Bottom line: we've got a new and better methodology, which combines a little more experimental work with a lot better analytic methods, and it's giving us the data we need.  And now, in this Characterization Tech Report, we're sharing that method with the rest of the world, since we want other people to produce usable data as well...

Soon, we should have a web service up that lets people use our whole suite of software tools as well... stay tuned...

Spatial Computing Workshop 2012: June 5th at AAMAS in Spain!

This year is the fifth anniversary of the Spatial Computing Workshop, and it's first year at AAMAS---the big multi-agent systems conference.  Previously, the workshop was always at IEEE SASO, the self-adaptive and self-organizing system conference, and it was a good home, but a relatively small conference.  We're hoping that AAMAS's order-of-magnitude larger attendance will attract a larger group of attendees and be a good next step toward eventually setting up an independent Spatial Computing conference.  The preliminary list of talks has just been announced, and I'm excited to hear the stuff that my colleagues have submitted.  I think it's going to be a damned good program... come to Spain and join us at SCW'12 on June 5th!

Zome!

One of the threads of research that's really got me excited these days it my Zome work.

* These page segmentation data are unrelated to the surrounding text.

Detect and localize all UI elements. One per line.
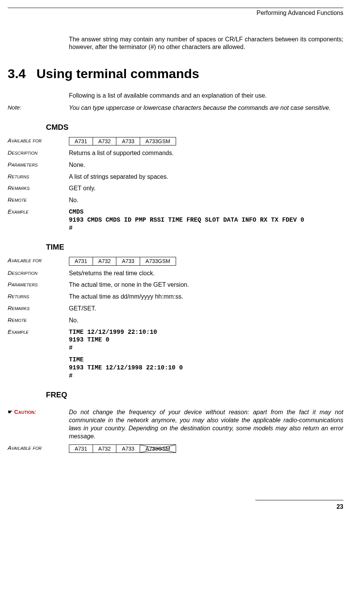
time-example-1: TIME 12/12/1999 22:10:10 9193 TIME 0 #: [69, 328, 343, 352]
page-number: 23: [8, 503, 343, 510]
time-description: Sets/returns the real time clock.: [69, 270, 343, 278]
time-avail-0: A731: [69, 257, 93, 265]
freq-avail-3: A733GSM: [140, 444, 176, 452]
caution-label: ☛Caution:: [8, 408, 69, 415]
label-example: Example: [8, 328, 69, 335]
label-available-for: Available for: [8, 137, 69, 144]
time-avail-2: A733: [116, 257, 140, 265]
freq-avail-0: A731: [69, 444, 93, 452]
time-example-2: TIME 9193 TIME 12/12/1998 22:10:10 0 #: [69, 356, 343, 380]
note-label: Note:: [8, 104, 69, 111]
label-returns: Returns: [8, 293, 69, 299]
heading-time: TIME: [46, 243, 343, 252]
note-text: You can type uppercase or lowercase char…: [69, 104, 343, 112]
cmds-returns: A list of strings separated by spaces.: [69, 173, 343, 181]
label-remote: Remote: [8, 196, 69, 203]
label-example: Example: [8, 208, 69, 215]
section-title: Using terminal commands: [36, 66, 199, 81]
cmds-parameters: None.: [69, 161, 343, 169]
label-parameters: Parameters: [8, 281, 69, 287]
caution-text: Do not change the frequency of your devi…: [69, 408, 343, 440]
label-description: Description: [8, 270, 69, 276]
freq-avail-3-text: A733GSM: [145, 446, 170, 452]
label-parameters: Parameters: [8, 161, 69, 168]
time-avail-1: A732: [93, 257, 116, 265]
heading-freq: FREQ: [46, 390, 343, 399]
cmds-available-table: A731 A732 A733 A733GSM: [69, 137, 343, 145]
freq-avail-2: A733: [116, 444, 140, 452]
label-remarks: Remarks: [8, 305, 69, 311]
freq-avail-1: A732: [93, 444, 116, 452]
footer-rule: [255, 500, 343, 500]
section-number: 3.4: [8, 66, 26, 81]
label-description: Description: [8, 149, 69, 156]
cmds-avail-2: A733: [116, 137, 140, 145]
label-remarks: Remarks: [8, 185, 69, 191]
section-intro: Following is a list of available command…: [69, 92, 343, 100]
caution-colon: :: [34, 408, 36, 415]
freq-available-table: A731 A732 A733 A733GSM: [69, 444, 343, 453]
time-avail-3: A733GSM: [140, 257, 176, 265]
time-returns: The actual time as dd/mm/yyyy hh:mm:ss.: [69, 293, 343, 301]
cmds-example: CMDS 9193 CMDS CMDS ID PMP RSSI TIME FRE…: [69, 208, 343, 232]
label-available-for: Available for: [8, 257, 69, 263]
cmds-avail-0: A731: [69, 137, 93, 145]
pointing-hand-icon: ☛: [8, 408, 13, 415]
time-parameters: The actual time, or none in the GET vers…: [69, 281, 343, 289]
cmds-avail-3: A733GSM: [140, 137, 176, 145]
time-remote: No.: [69, 317, 343, 325]
cmds-avail-1: A732: [93, 137, 116, 145]
label-returns: Returns: [8, 173, 69, 180]
time-available-table: A731 A732 A733 A733GSM: [69, 257, 343, 265]
cmds-description: Returns a list of supported commands.: [69, 149, 343, 157]
label-remote: Remote: [8, 317, 69, 323]
heading-cmds: CMDS: [46, 123, 343, 132]
label-available-for: Available for: [8, 444, 69, 451]
time-remarks: GET/SET.: [69, 305, 343, 313]
cmds-remote: No.: [69, 196, 343, 204]
caution-word: Caution: [14, 408, 34, 415]
running-header: Performing Advanced Functions: [8, 10, 343, 16]
intro-paragraph: The answer string may contain any number…: [69, 36, 343, 51]
cmds-remarks: GET only.: [69, 185, 343, 193]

That's Zome as in Zome Energy Networks, a company that I helped get started, based on the distributed energy management work I did at MIT during my postdoc.

The thing that really sets Zome apart from the rest of my work is that it's about this far from actually changing the goddamned world. The other things I'm working on I think are really cool and important, but the path to getting out into the field is much longer. With Zome on the other hand, we're talking about possible pilot projects in the next year or two. And "pilot" seems to mean a huge lot more houses to the energy industry than I would have thought when I was but a poor postdoc proposing to wire a couple dozen appliances to radio-controlled switches.

So, in a nutshell, the big idea of the Zome work is this: we put a vast number of energy-consuming appliances under distributed control, using an algorithm and architecture that I developed. The elegant thing is that, because of how the algorithm operates, even though the electrical utility gets a knob to adjust up and down the amount of power that's being consumed, individual consumers like you and me never have to feel like Big Brother is breathing down our necks. You see, the appliances never give up power unless we're willing, we always get an override, and all the most sensitive information stays inside the house. The aggregate information that goes upstream has all sorts of appliances from lots of different houses combined together---because otherwise it's just too hard to ship bits fast enough---and that gives security by obscurity. It's an idea that I learned to appreciate from my friend Rachel Greenstadt's thesis, where she showed that distributed constraint optimization could be made more secure through aggregation of information. What we're doing is similar thematically, though it's different in pretty much every way technically.

In any case, Zome's been really cooking along recently, and we've had some big results that I'm writing up now---hopefully for publication in the not too distant future. And that's why it's one of the things that's got me really excited... expect to hear more about it soon.